To give you some context: in 2019, 68.3 million passengers from all over the world went through Singapore’s Changi Airport.
Terminal 4 (or T4) is Changi’s newest baby, opened recently in October 2017. T4 has the capacity to handle 16 million passengers a year. It was previously the Budget Terminal, though after its reopening was anything but – T4 is the first airport I used that had self-service check-in, fully automated bag drops (the weighing scale was exact and unforgiving towards excess luggage), and a free entertainment corner equipped with an Xbox Kinect and pinball arcade machines. T4 also has a gorgeous interior styled to look like shophouses.

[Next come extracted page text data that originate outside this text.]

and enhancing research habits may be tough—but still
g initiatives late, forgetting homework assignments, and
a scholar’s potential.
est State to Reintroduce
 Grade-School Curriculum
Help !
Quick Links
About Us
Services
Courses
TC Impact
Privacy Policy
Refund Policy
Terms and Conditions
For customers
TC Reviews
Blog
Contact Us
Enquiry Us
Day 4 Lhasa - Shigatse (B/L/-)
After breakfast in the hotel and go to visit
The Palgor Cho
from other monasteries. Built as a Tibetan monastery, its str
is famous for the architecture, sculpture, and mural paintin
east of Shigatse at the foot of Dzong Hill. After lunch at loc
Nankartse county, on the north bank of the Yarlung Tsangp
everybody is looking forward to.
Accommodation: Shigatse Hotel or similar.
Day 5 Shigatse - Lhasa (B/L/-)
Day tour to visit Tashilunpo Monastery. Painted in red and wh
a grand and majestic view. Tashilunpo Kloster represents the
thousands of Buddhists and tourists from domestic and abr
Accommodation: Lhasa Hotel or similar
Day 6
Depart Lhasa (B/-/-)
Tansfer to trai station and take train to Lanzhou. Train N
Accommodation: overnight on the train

On the other hand, Terminal 2 (or T2) is ten times as old as T4 but as late as January this year it was looking to expand and increase capacity. Yes, January 2020 B.C. (before corona), which seems ages ago.
Both terminals have now been shuttered — in T2’s case, for 18 months, in T4’s case, indefinitely — driven by the effects of the Covid-19 pandemic. Passenger volumes have declined by as much as 99% compared to last year, which isn’t surprising. Recently it’s picked up a little bit, but hardly back to B.C. levels.

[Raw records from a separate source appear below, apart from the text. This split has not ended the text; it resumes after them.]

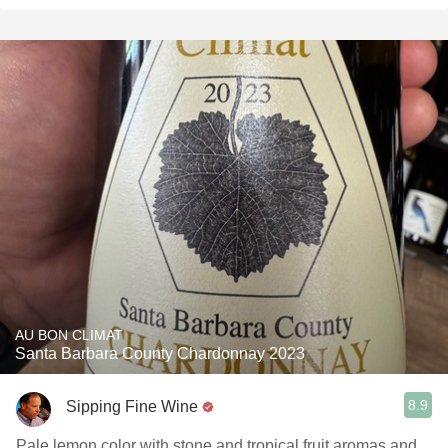
AU BON CLIMAT
Santa Barbara County Chardonnay 2023
8.9
Sipping Fine Wine
Pale lemon color with stone and tropical fruit aromas and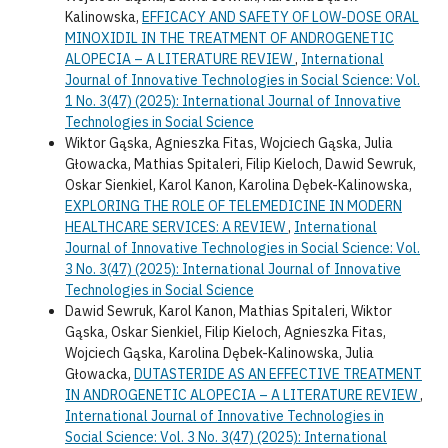
Kalinowska,
EFFICACY AND SAFETY OF LOW-DOSE ORAL
MINOXIDIL IN THE TREATMENT OF ANDROGENETIC
ALOPECIA – A LITERATURE REVIEW
,
International
Journal of Innovative Technologies in Social Science: Vol.
1 No. 3(47) (2025): International Journal of Innovative
Technologies in Social Science
Wiktor Gąska, Agnieszka Fitas, Wojciech Gąska, Julia
Głowacka, Mathias Spitaleri, Filip Kieloch, Dawid Sewruk,
Oskar Sienkiel, Karol Kanon, Karolina Dębek-Kalinowska,
EXPLORING THE ROLE OF TELEMEDICINE IN MODERN
HEALTHCARE SERVICES: A REVIEW
,
International
Journal of Innovative Technologies in Social Science: Vol.
3 No. 3(47) (2025): International Journal of Innovative
Technologies in Social Science
Dawid Sewruk, Karol Kanon, Mathias Spitaleri, Wiktor
Gąska, Oskar Sienkiel, Filip Kieloch, Agnieszka Fitas,
Wojciech Gąska, Karolina Dębek-Kalinowska, Julia
Głowacka,
DUTASTERIDE AS AN EFFECTIVE TREATMENT
IN ANDROGENETIC ALOPECIA – A LITERATURE REVIEW
,
International Journal of Innovative Technologies in
Social Science: Vol. 3 No. 3(47) (2025): International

Anyway, a couple of weeks ago we had a sudden hankering to visit the airport even though we had nowhere to go.
Normally we liked lingering at Changi after sending relatives off, or dropping by on random weekends. Riding the Skytrains between the airport terminals is free and my kid always enjoyed the view — huge planes, assorted airport vehicles on the tarmac.
I know the airport might seem like an odd place to hang out. But here in Singapore it’s exactly what the government wants you to do.

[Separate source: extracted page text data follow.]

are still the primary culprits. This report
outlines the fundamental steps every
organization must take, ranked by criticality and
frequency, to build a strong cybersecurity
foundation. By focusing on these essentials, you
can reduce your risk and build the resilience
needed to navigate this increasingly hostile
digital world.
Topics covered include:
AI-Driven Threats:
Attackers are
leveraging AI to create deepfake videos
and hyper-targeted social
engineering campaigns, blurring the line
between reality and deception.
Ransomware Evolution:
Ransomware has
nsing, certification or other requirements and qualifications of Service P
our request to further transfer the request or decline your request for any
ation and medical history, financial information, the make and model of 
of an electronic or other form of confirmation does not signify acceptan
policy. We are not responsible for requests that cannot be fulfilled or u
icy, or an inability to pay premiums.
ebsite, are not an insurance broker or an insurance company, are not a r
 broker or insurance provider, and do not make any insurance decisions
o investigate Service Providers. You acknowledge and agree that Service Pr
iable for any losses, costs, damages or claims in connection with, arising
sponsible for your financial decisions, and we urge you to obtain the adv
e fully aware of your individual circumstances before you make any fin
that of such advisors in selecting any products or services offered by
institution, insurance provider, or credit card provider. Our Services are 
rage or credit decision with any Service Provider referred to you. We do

Exhibit A: Jewel Changi, with its massive menu of shopping & dining options, its impressive indoor waterfall a.k.a. the Rain Vortex, the Canopy Park, and of course, Singapore’s flagship A&W outlet. (The queues at A&W when it first opened at Jewel were crazy, but to be fair it was making a comeback after a 16-year absence. By the way, does anybody remember the A&W branch at Greenbelt Makati back in the ’90s?)
Surprisingly, the link bridge to T2 remained open. We also caught a glimpse of the terminal itself. I expected it to be empty of course, but it was still strange to see it as quiet as a library.
Then, we headed back home on a train that was just as silent (at least until the change at Tanah Merah station).